Because factors such as geography and climate affect plant biochemistry, it's impossible to precisely pin down an exact chemical composition for myrrh or frankincense. However, the resins do contain sugar chains, proteins, and steroids, and are mostly a blend of terpenes, a diverse family of hydrocarbons made from five-carbon building blocks. For example, frankincense contains five-ringed triterpenoids called boswellic acids, as well as an array of mono- and sesquiterpenes that contribute to its scent, including α- and β-pinene, limonene, and 4-terpineol. Myrrh's aroma, meanwhile, comes mostly from furanosesquiterpenes such as furanoeudesma-1,3-diene.

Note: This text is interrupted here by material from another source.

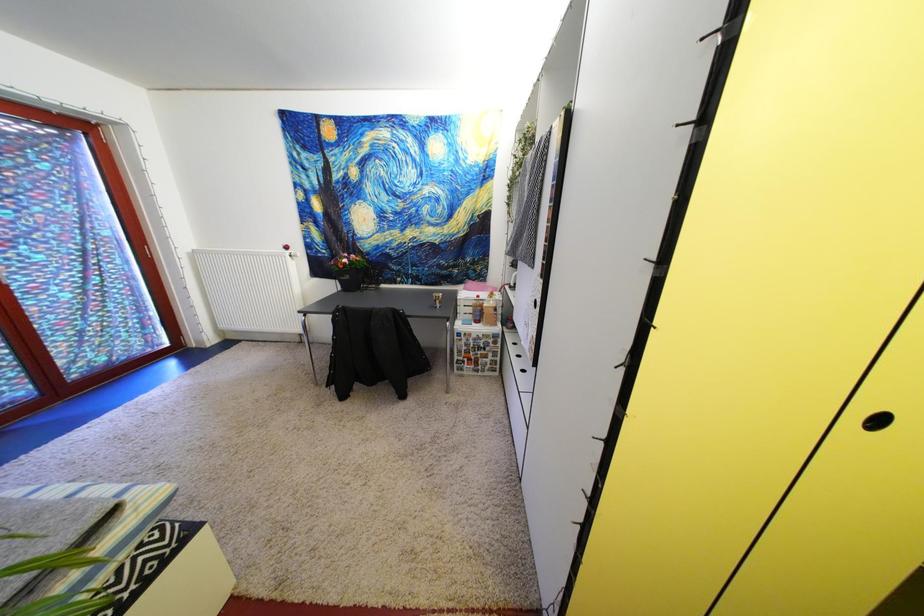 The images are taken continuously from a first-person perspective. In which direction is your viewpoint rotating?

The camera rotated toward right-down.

Humans have been investigating frankincense and myrrh for centuries, says Arieh Moussaieff, a postdoctoral fellow in plant sciences at the Weizmann Institute of Science, in Rehovot, Israel. "The early scientists did not have the chemical and analytical tools that we have today," so they conducted more straightforward experiments such as dividing the resin into water-soluble and fat-soluble fractions and then looking for desirable bioactivities, he says. Despite today's vast improvements in instrumentation, the biological effects of these resins still aren't fully understood.

For instance, the resins' reputed pain-relieving properties are an active research topic. A recent study led by an expert at the University of California, Davis, suggested that a frankincense extract provides relief to patients with arthritic knees (Arthritis Res. Ther. 2008, 10, R85). Such extracts have been used for centuries in traditional medicine to treat a range of conditions. However, the new study was funded by a company that makes frankincense extract, and the claims have not been evaluated by the Food & Drug Administration.

In another study, researchers at the University of Florence, in Italy, set mice on a hot plate and compared how long it took regular mice and mice fed myrrh to lick their paws, a sign that the heat was causing them pain. Sure enough, mice dosed with myrrh held out longer. The team's additional tests suggested that furanoeudesma-1,3-diene and another terpene are primarily responsible for the analgesic effects and that the compounds affect opioid receptors in the mice's brains, which influence pain perception (Nature 1996, 379, 29). The precise pathways these compounds affect have yet to be determined, however.

Frankincense also affects mouse brains, and in a way that provokes fascinating questions about the intersection of culture and chemistry. "Most present-day worshippers assume that incense burning has only a symbolic meaning," Moussaieff says. But together with his Ph.D. adviser Raphael Mechoulam of the Hebrew University of Jerusalem and an international team of coworkers, he found evidence that a compound in frankincense resin exhibits depression- and anxiety-dampening effects in mice (FASEB J. 2008, 22, 3024). The team also demonstrated that the compound, a diterpenoid called incensole acetate, activates an ion channel involved in warmth perception in the skin.

Although the results haven't been confirmed in humans, "it is possible that incensole acetate augments the euphoric feeling produced during religious functions," Moussaieff notes. Given that incense is one of the common threads in most major world religions and that immense symbolism is attached to incense burning, the Israeli team's findings "don't surprise me at all," Hughes says.